- Original author(s): Tom de Neef
- Initial release: 2006
- Stable release: 1.26.3 / 24 October 2021; 3 years ago
- Operating system: Windows
- Available in: Multilingual
- Type: Genealogy software
- License: Freeware
- Website: www.genealogicagrafica.nl

= Genealogica Grafica =

Genealogica Grafica is a utility for the creation of genealogical charts and reports for web publishing. Genealogica Grafica relies on genealogy software to produce the GEDCOM file; it requires as an input and checks the GEDCOM for consistency of the data and produces a variety of web reports.

==History==
In 2006, the first release of Genealogica Grafica replaced KStableau. As of version 1.23, the program is freeware, and a license key is no longer required for the advanced functions.

==Data validation==
The program is very thorough in checking the input GEDCOM for inconsistencies.
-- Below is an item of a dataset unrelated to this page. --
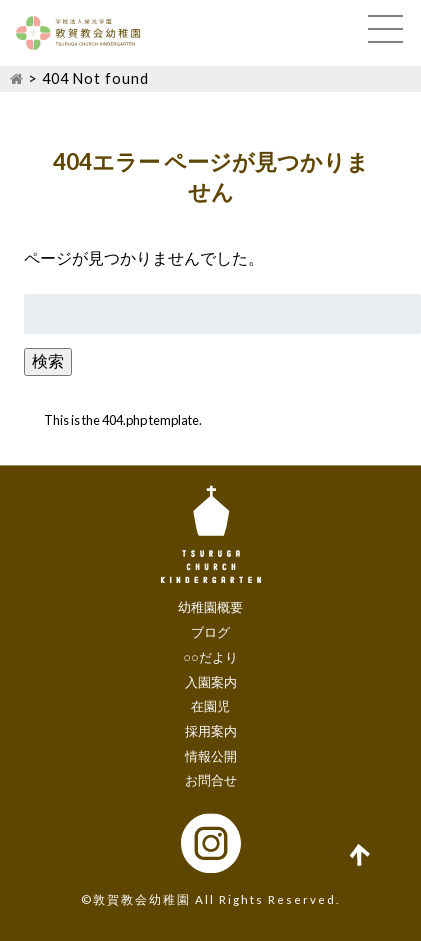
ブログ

This includes verifying the consistency of the inter-and intra-family links and the dates of the recorded events, trivial mistakes (such as recording 1931 instead of 1913), missing marriages (when two childbirths are very far apart) and double entries. In principle, it can also signal misspellings of birth places, using an international geographic database. The utility can detect and localise circular references in the GEDCOM.

==Reports==
Genealogica Grafica reports can clearly show inter-marriage, cross-relationships.